University of Cambridge / AstraZeneca
A transformer that predicts protein-RNA binding affinity from Boltz-2 pre-structural embeddings via cross-modal attention, without requiring predicted structures.
ZeroFold addresses a long-standing challenge in structural biology: predicting how tightly a protein binds an RNA molecule. Accurate protein-RNA affinity prediction matters for understanding post-transcriptional gene regulation and for designing RNA-targeting therapeutics, yet it has remained largely unsolved. A central obstacle is the conformational flexibility of RNA, which—unlike most proteins—exists as a dynamic ensemble rather than a single dominant fold. Committing to one predicted structure discards information that is relevant to binding, limiting the usefulness of structure-first prediction pipelines for this problem.
The model's core idea is to bypass explicit structure prediction altogether. Rather than decoding a 3D structure and scoring it, ZeroFold extracts pre-structural embeddings—the intermediate representations produced by a biomolecular foundation model just before its structure-decoding step.

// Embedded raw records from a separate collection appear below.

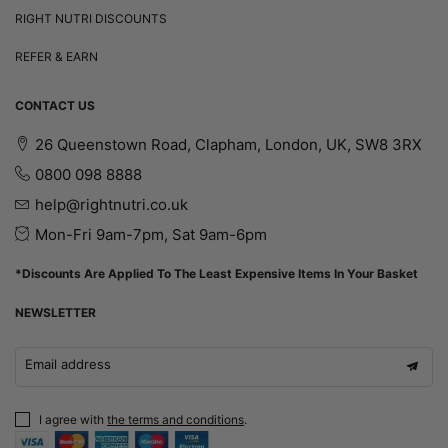
RIGHT NUTRI DISCOUNTS
REFER & EARN
CONTACT US
26 Queenstown Road, Clapham, London, UK, SW8 3RX
0800 098 8888
help@rightnutri.co.uk
Mon-Fri 9am-7pm, Sat 9am-6pm
*Discounts Are Applied To The Least Expensive Items In Your Basket
NEWSLETTER
Email address
I agree with
the terms and conditions
.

The authors argue these embeddings implicitly encode conformational-ensemble information, making them a natural representation for flexible biomolecules such as RNA. ZeroFold builds a trained transformer on top of these embeddings to map a protein-RNA pair directly to a binding-affinity prediction from sequence alone.
ZeroFold was developed by Josef Hanke, Sebastian Pujalte Ojeda, Shengyu Zhang, Werngard Czechtizky, Leonardo De Maria, and Michele Vendruscolo at the Yusuf Hamied Department of Chemistry, University of Cambridge, in collaboration with AstraZeneca's medicinal chemistry group, and was posted to arXiv in March 2026.

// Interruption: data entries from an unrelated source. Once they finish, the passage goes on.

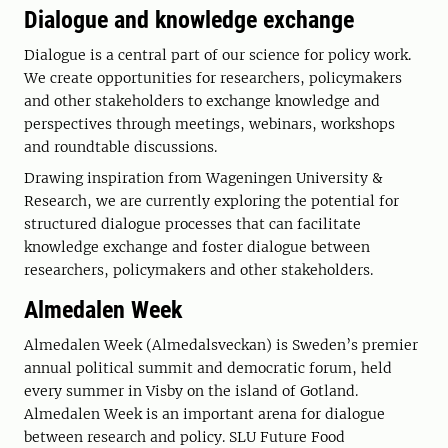
Dialogue and knowledge exchange
Dialogue is a central part of our science for policy work.
We create opportunities for researchers, policymakers
and other stakeholders to exchange knowledge and
perspectives through meetings, webinars, workshops
and roundtable discussions.
Drawing inspiration from Wageningen University &
Research, we are currently exploring the potential for
structured dialogue processes that can facilitate
knowledge exchange and foster dialogue between
researchers, policymakers and other stakeholders.
Almedalen Week
Almedalen Week (Almedalsveckan) is Sweden’s premier
annual political summit and democratic forum, held
every summer in Visby on the island of Gotland.
Almedalen Week is an important arena for dialogue
between research and policy. SLU Future Food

ZeroFold is a transformer-based predictor that consumes pre-structural embeddings from Boltz-2 for both the protein and the RNA, fuses them with cross-modal attention, and runs as a fixed checkpoint at inference on new sequences. Training and evaluation use PRADB, a curated set of 2,621 unique protein-RNA pairs with experimental affinities aggregated from four databases. On a held-out test set built with a 40% sequence-identity threshold to limit train-test leakage, ZeroFold reaches a Spearman correlation of 0.65, which the authors describe as approaching the ceiling imposed by experimental measurement noise. Under progressively stricter evaluation that accounts for overlap with competitor training sets, ZeroFold compares favourably with both leading structure-based and leading sequence-based affinity predictors. The preprint does not report a parameter count or full architectural hyperparameters.
ZeroFold targets researchers and drug-discovery teams working on RNA biology and RNA-targeting modalities. Because it estimates binding affinity from sequence without requiring a predicted or experimental complex structure, it is well suited to prioritising candidate protein-RNA pairs at scale, screening RNA-binding proteins, and exploring interactions for which no structural data exist—settings where structure-first pipelines stall. The pre-structural-embedding strategy is also of methodological interest to teams building affinity or interaction models for other flexible biomolecules.

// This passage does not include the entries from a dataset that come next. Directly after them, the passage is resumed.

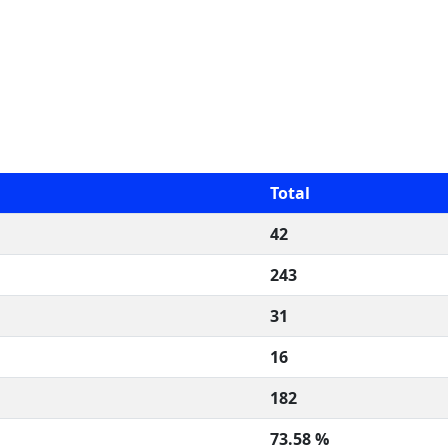
Total
42
243
31
16
182
73.58 %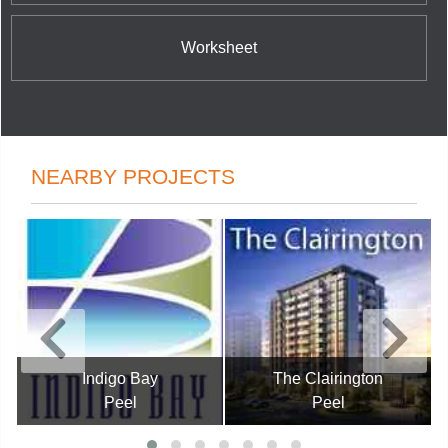
Worksheet
NEARBY PROJECTS
Indigo Bay
The Clairington
Peel
Peel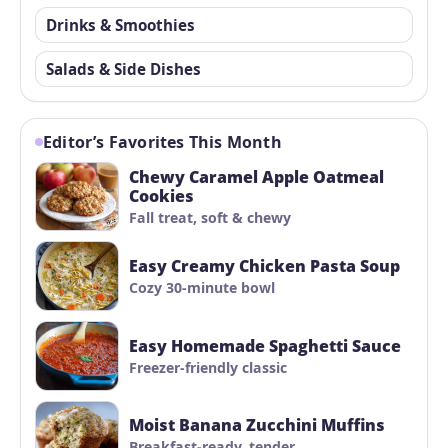
Drinks & Smoothies
Salads & Side Dishes
Editor’s Favorites This Month
Chewy Caramel Apple Oatmeal
Cookies
Fall treat, soft & chewy
Easy Creamy Chicken Pasta Soup
Cozy 30-minute bowl
Easy Homemade Spaghetti Sauce
Freezer-friendly classic
Moist Banana Zucchini Muffins
Breakfast-ready, tender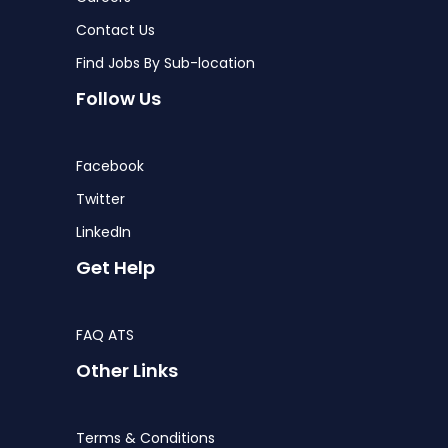
Contact Us
Find Jobs By Sub-location
Follow Us
Facebook
Twitter
LinkedIn
Get Help
FAQ ATS
Other Links
Terms & Conditions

ZeroFold contributes to a growing line of work that repurposes the internal representations of biomolecular foundation models such as Boltz-2, rather than only their final structural outputs, and argues that these intermediate features are particularly valuable for conformationally flexible systems like RNA. By framing protein-RNA affinity prediction as a problem solvable from pre-structural embeddings, it offers a route to a class of predictions that has been difficult for structure-based methods. As of this writing the work is a preprint, and no public code or trained weights have been released; the AstraZeneca collaboration may also constrain weight distribution. Independent benchmarking and a public implementation would help establish how broadly the approach generalises.